Here's three simple tips for handling evidence well:
- You defend your key assertions with evidence, and relate that evidence to your thesis.
- No key argument about the text should go without evidence. That doesn't mean you need evidence every time you mention that something happens in the text, but that you provide evidence for the assertions that are necessary to defend your thesis.
- In a paper, facts don't speak for themselves. Your understanding of a passage may be different than your reader's understanding of the very same words, so show how the evidence you present substantiates your argument.
You recap the stories as little as possible.
- It is easy to give too much evidence to your paper. Use only evidence that supports the arguments of your paper, rather than retells the events you are discussing.

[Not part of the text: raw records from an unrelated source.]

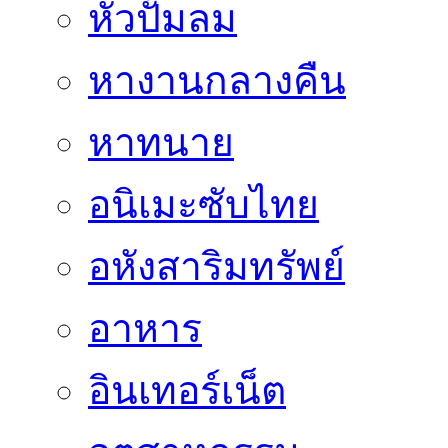
หัวปั๊มลม
หางานกลางคืน
หาทนาย
อนิเมะซับไทย
อหังสาริมทรัพย์
อาหาร
อินเทอร์เน็ต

- You can assume your audience is familiar with the text you are analyzing, so only give enough information about the story to make it clear to what event you're referring. You should eliminate extraneous information, such as basic descriptions of characters or events that you can assume the reader knows.
- You integrate the author's words with your own words.

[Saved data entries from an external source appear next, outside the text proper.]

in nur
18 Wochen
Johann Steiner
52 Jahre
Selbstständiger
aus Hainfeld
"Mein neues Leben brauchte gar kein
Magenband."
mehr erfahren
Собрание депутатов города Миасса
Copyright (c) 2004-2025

- The best argument is one where your own argument goes hand-in-hand with the evidence used to defend that argument. So rather than presenting your argument, then presenting your evidence, integrate the two.

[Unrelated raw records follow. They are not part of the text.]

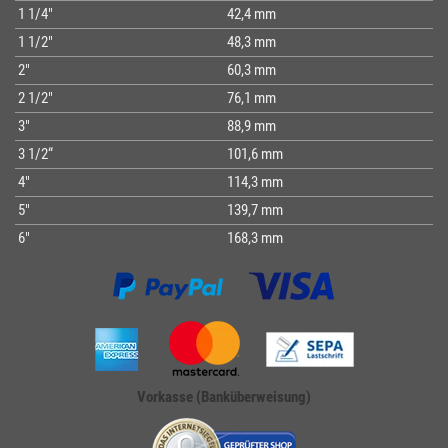
1 1/4"
42,4 mm
1 1/2"
48,3 mm
2"
60,3 mm
2 1/2"
76,1 mm
3"
88,9 mm
3 1/2“
101,6 mm
4"
114,3 mm
5"
139,7 mm
6"
168,3 mm
Vorkasse (Banküberweisung)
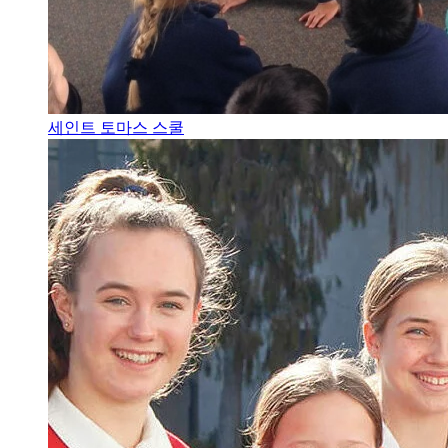
세인트 토마스 스쿨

- This can be done at the sentence level: rather than making your argument in one sentence, then using a long quote to illustrate your point, write one sentence which both makes your argument and quotes the text, as in the following sentence: Odysseus escaped from the Cyclops by saying "Nobody is my name," (Odyssey 9:366), showing that for Homer a true hero must be willing to become a "nobody" in order to achieve his or her ends.
- In the sample sentence above, if you removed the quotation marks, your sentence would read smoothly, and you and Homer would be speaking with one voice: your evidence is well-integrated with your own argument.